→ TASK TO COMPLETE:
Pictures aside, write every record out again word for word.

(Recorded data)
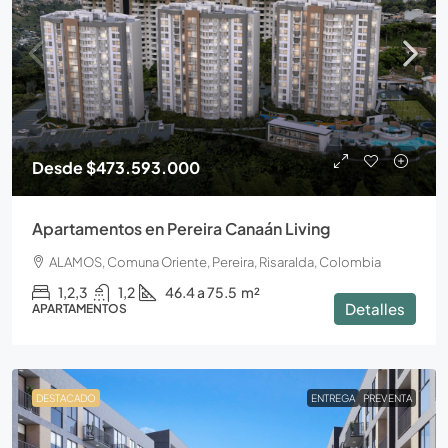
Desde
$473.593.000
Apartamentos en Pereira Canaán Living
ALAMOS, Comuna Oriente, Pereira, Risaralda, Colombia
1,2,3
1,2
46.4 a 75.5
m²
Detalles
APARTAMENTOS
DESTACADO
ENTREGA
PREVENTA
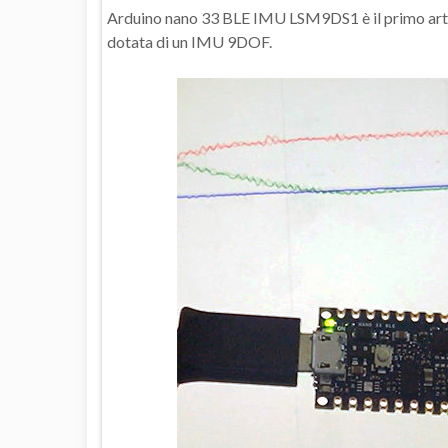
Arduino nano 33 BLE IMU LSM9DS1 è il primo artic
dotata di un IMU 9DOF.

→ ANSWER SECTION:
Desde
$473.593.000
Apartamentos en Pereira Canaán Living
ALAMOS, Comuna Oriente, Pereira, Risaralda, Colombia
1,2,3
1,2
46.4 a 75.5
m²
Detalles
APARTAMENTOS
DESTACADO
ENTREGA
PREVENTA
Arduino nano 33 BLE IMU LSM9DS1 è il primo artic
dotata di un IMU 9DOF.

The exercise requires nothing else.